China will replace a business tax with a value-added tax in its construction, real estate, financial and consumer services sectors, effective from May 1, and the government hopes to cut taxes by more than 500 billion yuan ($77.32 billion) in 2016.
"This will help stabilise economic growth...and also help improve economic structures," Shi told a news conference.
The VAT reform, which was launched in 2012 as a trial programme, has been applied to railway transportation, postal services, telecommunications and some service sectors.
The VAT reform has already reduced firms` tax burdens by more than 600 billion yuan, Shi said.
The ministry said in a statement that implementing VAT reforms in the construction, real estate, financial and consumer services sectors would be more complicated.

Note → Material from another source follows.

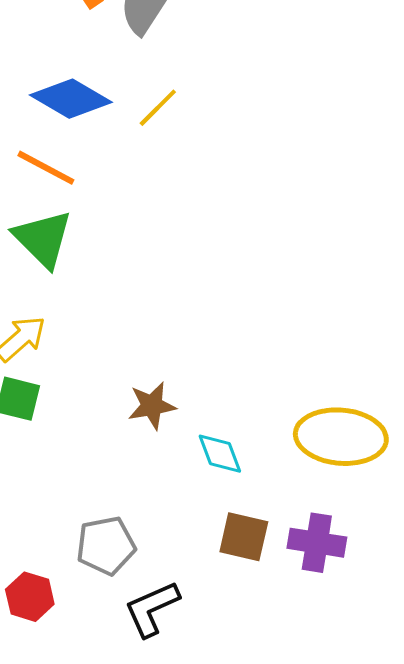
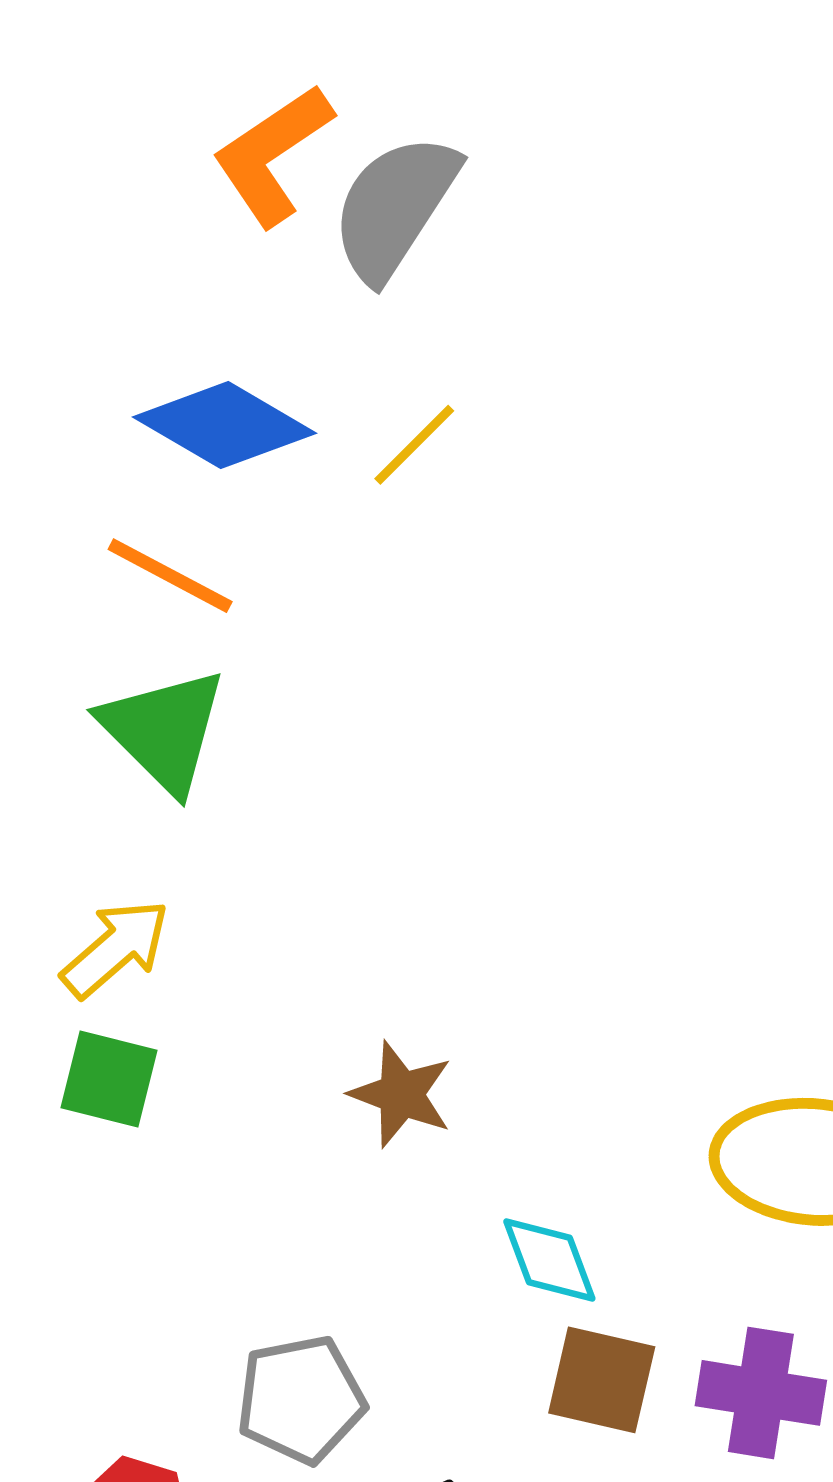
brown star: (152, 406) -> (401, 1094), turned 30
cyan diamond: (220, 454) -> (549, 1260), moved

But Shi played down concerns that the VAT reform, which will allow firms to include real estate in the scope of tax deductions, will lead to a property buying spree.
Premier Li Keqiang said that China should prevent local protectionism and improper means to compete for tax revenue during the process of reform, according to comments published on the central government`s website on Tuesday.
Li said the government would also prevent firms from taking advantage of the tax reform to utilise production capacity deemed outdated and excessive.
There would be a "reasonable solution" on how to divide the vale-added tax revenue between the central and local governments, Li said without elaborating.
Top leaders have already pledged to cut taxes and expand the government budget deficit this year to support economic growth, which slowed to its lowest level in 25 years in 2015.